Thursday, August 12, 2010

Distributed Sorting

So you've got a pair of servers (I'll call them servers A & B) and each of them has an array of strings in random order. You are to find a way to sort the strings such that if you lined the arrays up server A first, server B second, this combined array of strings would be sorted. That is to say: all the strings are sorted and the higher strings are all on server A and the lower strings are all on server B. These arrays take up most of the storage on the servers and your network connectivity between servers is mediocre.

How do you accomplish this with the lowest network traffic?

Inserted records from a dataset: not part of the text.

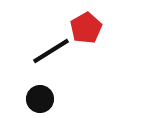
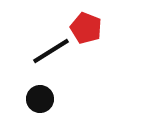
red pentagon: rotated 20 degrees counterclockwise
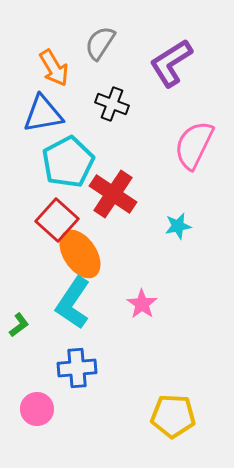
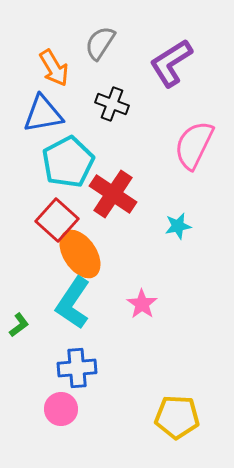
pink circle: moved 24 px right
yellow pentagon: moved 4 px right, 1 px down
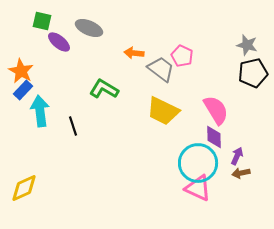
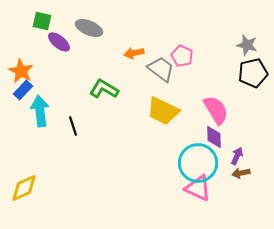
orange arrow: rotated 18 degrees counterclockwise
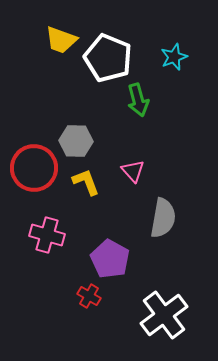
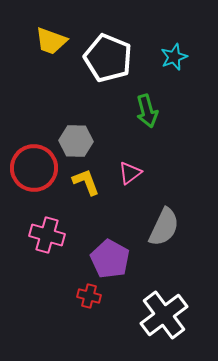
yellow trapezoid: moved 10 px left, 1 px down
green arrow: moved 9 px right, 11 px down
pink triangle: moved 3 px left, 2 px down; rotated 35 degrees clockwise
gray semicircle: moved 1 px right, 9 px down; rotated 15 degrees clockwise
red cross: rotated 15 degrees counterclockwise
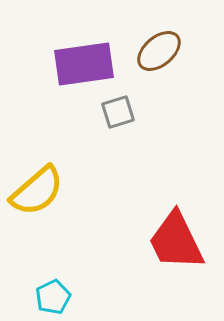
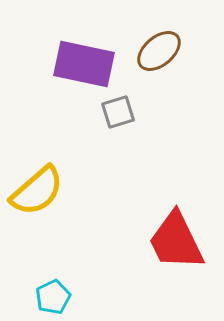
purple rectangle: rotated 20 degrees clockwise
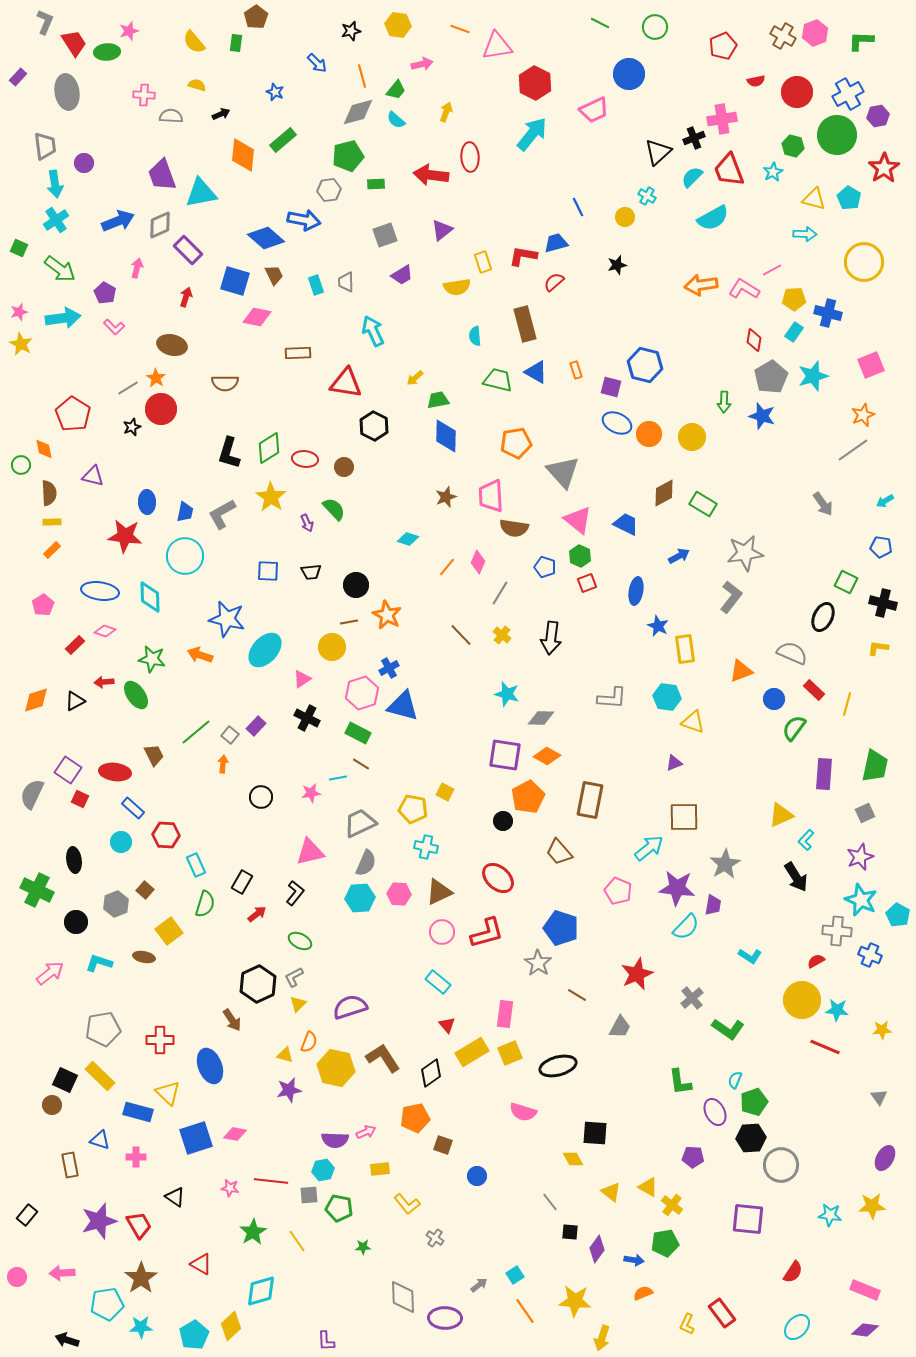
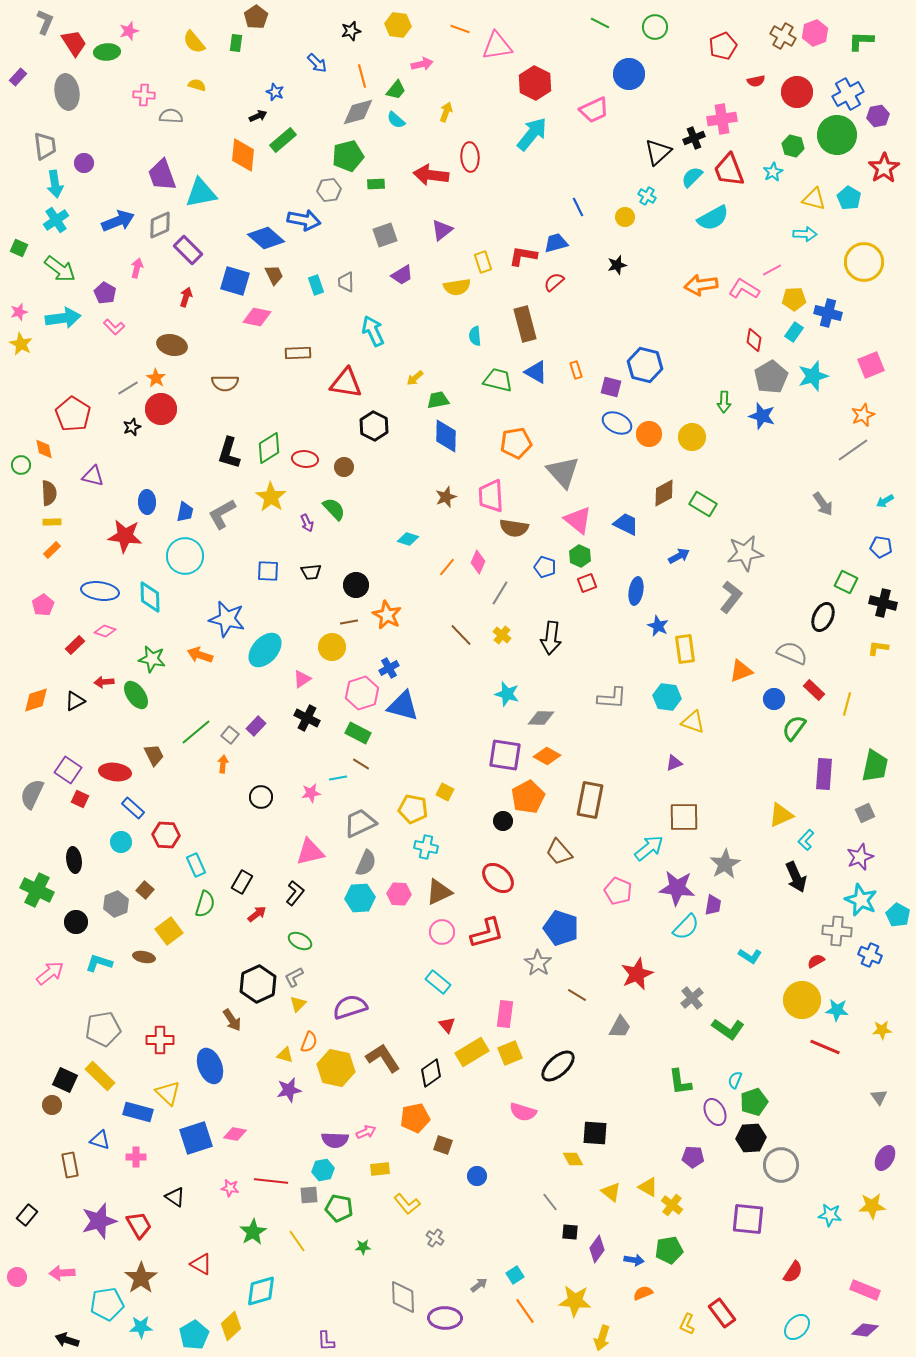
black arrow at (221, 114): moved 37 px right, 2 px down
black arrow at (796, 877): rotated 8 degrees clockwise
black ellipse at (558, 1066): rotated 27 degrees counterclockwise
green pentagon at (665, 1243): moved 4 px right, 7 px down
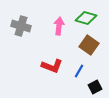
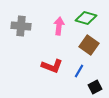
gray cross: rotated 12 degrees counterclockwise
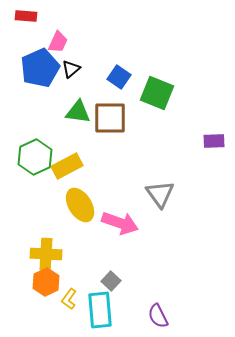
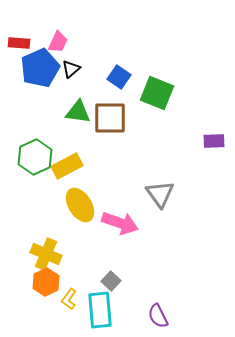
red rectangle: moved 7 px left, 27 px down
yellow cross: rotated 20 degrees clockwise
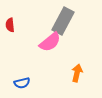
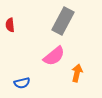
pink semicircle: moved 4 px right, 14 px down
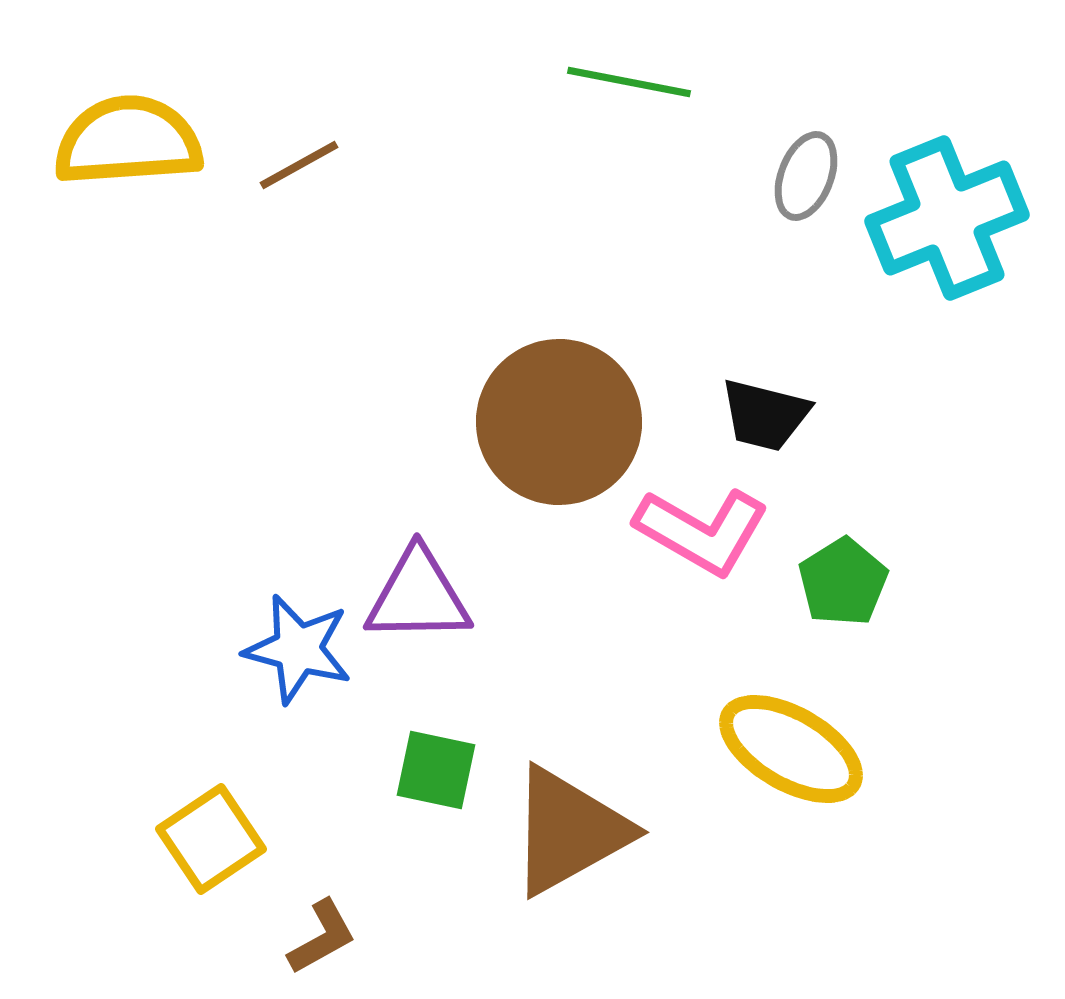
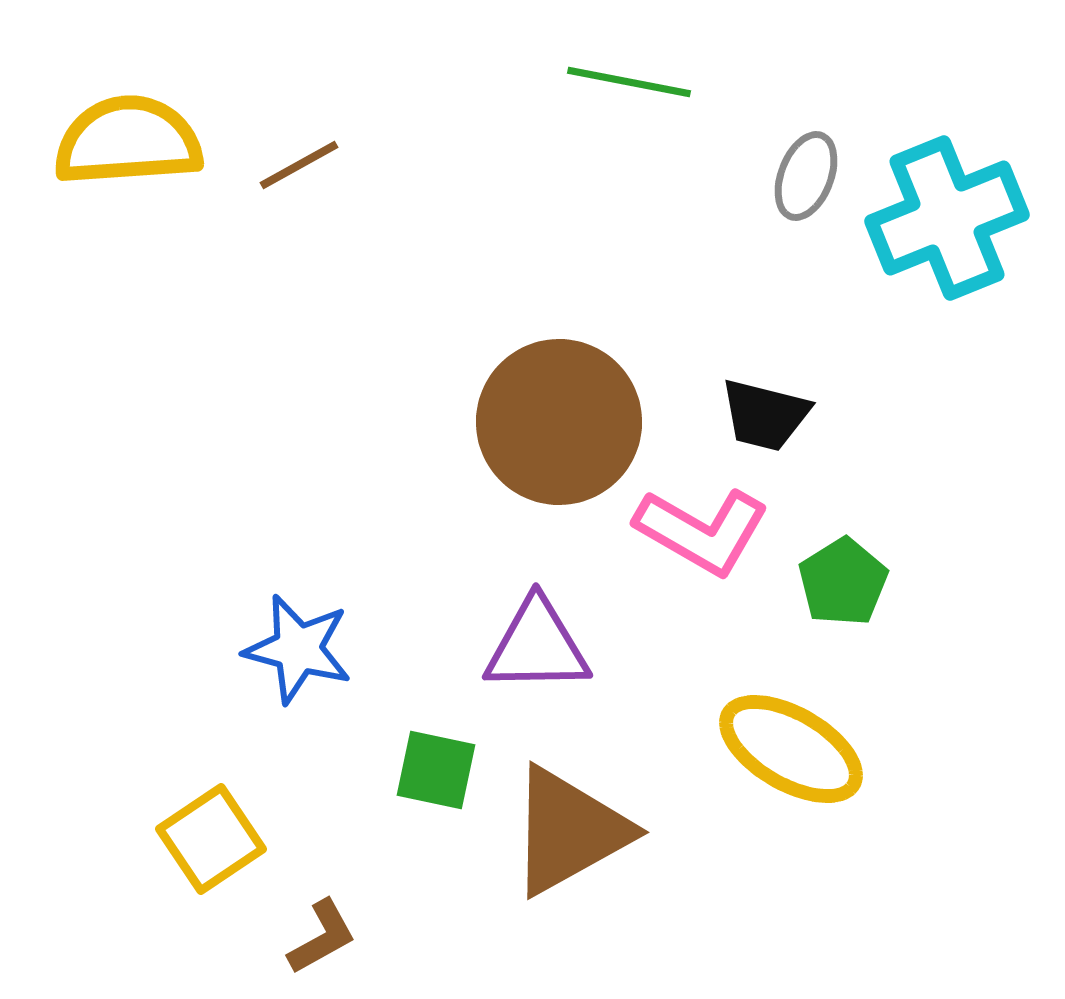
purple triangle: moved 119 px right, 50 px down
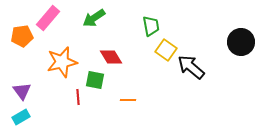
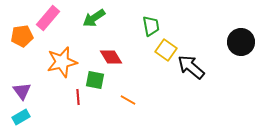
orange line: rotated 28 degrees clockwise
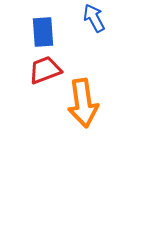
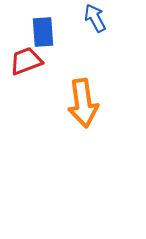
blue arrow: moved 1 px right
red trapezoid: moved 19 px left, 9 px up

The naive solution is pretty simple given these constraints and looks like this:

First, sort all of the strings on each server locally.
Then compare the last string on A to the first string on B
If A[last] > B[first], swap them, then resort the strings locally on each server.
Otherwise, you are done.

So what is the cost (worst case where n is the number of keys per server):

Your local sorts are free since we don't care about those.
If you have to compare every single key, you'll make 2n comparisons.
And so the cost will be 2n * the size of the keys in network traffic + a small amount of overhead to open and close the connection if we use http or similar.

Great! So lets say you have a million ten character strings on each server. How long will this take? Twenty megabytes in a fast data center? A few seconds at most, totally reasonable.

And then things start to get interesting.

So... now we should consider the speed of the whole system, data transfer _and_ local sorting. A smart candidate will have already thought this far ahead, if they are accustomed to thinking about everything in terms of big O. But then it is easy to fall into the trap of thinking that network speed is so much slower than things that happen in memory that we can forget big O in situations like this. We'll see that we can't.

So, ok, we've got a good sorting algorithm O(n ln n) or maybe even O(k n) if you take advantage of the shortness of the strings to be sorted. Great, so we do that. Then, in the worst case we have to move all the strings to different servers, so that is n. AND we're resorting the strings again which should cost O(n) with each string we move across so we're looking at O(n^2).

So what does n^2 mean here? Well if we have fast memory, we can get each 10 char key out of memory in around 100 ns. So lets say (10^6)^2 * 100 ns. If I'm doing my math right here, that comes out to over 27 hours. So we spend a few seconds streaming data across the wire because we managed to minimize network traffic but we spend 27 hours resorting arrays of strings.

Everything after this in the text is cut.